Reproducible SCI-F Apps

Why do we need SCI-F?

The Scientific Filesystem (SCIF) provides a consistent and modular method to create containers. The SCI-F makes some assumptions about how the container will be created. By adhering to with the SCI-F format containers can become more reproducible. For example, installing a set of libraries, defining environment variables, or adding labels that belong to application foo makes a strong assertion that those dependencies belong to foo. When I run foo, I can be confident that the container is running in this context, meaning with foo's custom environment, and with foo's libraries and executables on the path.
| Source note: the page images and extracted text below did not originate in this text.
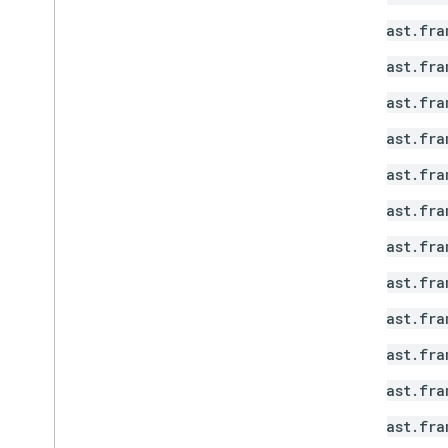
เหตุการณ์ ID3
cast.fra
กิจกรรมสถานะแบบเรียลไทม์
เหตุการณ์โหลด
cast.fra
เหตุการณ์องค์ประกอบสื่อ
cast.fra
เหตุการณ์สื่อที่เสร็จสิ้น
เหตุการณ์สื่อเปลี่ยนแปลงข้อมูล
cast.fra
เหตุการณ์สื่อหยุดชั่วคราว
cast.fra
เหตุการณ์สถานะสื่อ
เหตุการณ์คําขอ
cast.fra
แบ่งกลุ่มเหตุการณ์ที่ดาวน์โหลด
cast.fra
เหตุการณ์ Timed
Metadata
เหตุการณ์แทร็กที่เปลี่ยนแปลง
cast.fra
.
cast
.
framework
.
events
.
category
cast.fra
Cast
.
framework
.
messages
cast.fra
Cast
.
framework
.
stats
Cast
.
framework
.
system
cast.fra
Cast
.
framework
.
ui
cast.fra
ดัชนีทั้งหมด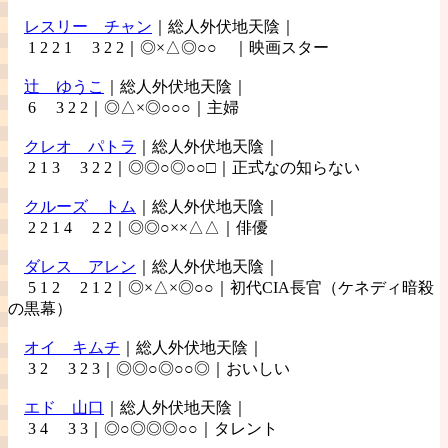
レスリー
チャン
｜総人外伏地天陰｜
1 2 2 1 3 2 2｜◎×△◎○○ ｜映画スター
辻
ゆうこ
｜総人外伏地天陰｜
6 3 2 2｜◎△×◎○○○｜主婦
クレオ
パトラ
｜総人外伏地天陰｜
2 1 3 3 2 2｜◎◎○◎○○□｜正式なの知らない
クルーズ
トム
｜総人外伏地天陰｜
2 2 1 4 2 2｜◎◎○××△△｜俳優
ダレス
アレン
｜総人外伏地天陰｜
5 1 2 2 1 2｜◎×△×◎○○｜初代CIA長官（ケネディ暗殺
の黒幕）
オイ
キムチ
｜総人外伏地天陰｜
3 2 3 2 3｜◎◎○◎○○◎｜おいしい
エド
山口
｜総人外伏地天陰｜
3 4 3 3｜◎○◎◎◎○○｜タレント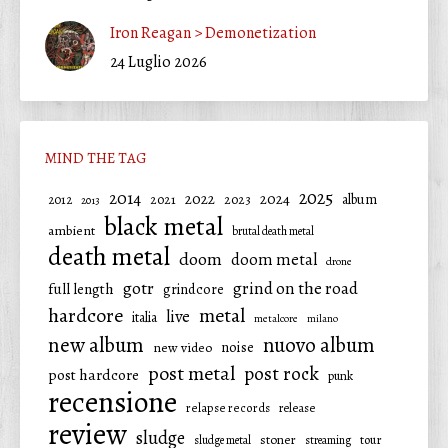
Iron Reagan > Demonetization
24 Luglio 2026
MIND THE TAG
2025
2014
2022
2024
2021
2023
album
2012
2013
black metal
ambient
brutal death metal
death metal
doom
doom metal
drone
gotr
grind on the road
full length
grindcore
hardcore
metal
live
italia
metalcore
milano
new album
nuovo album
noise
new video
post metal
post rock
post hardcore
punk
recensione
relapse records
release
review
sludge
stoner
tour
sludge metal
streaming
This approach is different from serving many executables in a single container, that may have no way to know which application is associated with the container’s intended functions. This documentation will walk through some rationale, background, and examples of the SCI-F integration for Singularity containers. For other examples (and a client that works across container technologies) see the the scientific filesystem.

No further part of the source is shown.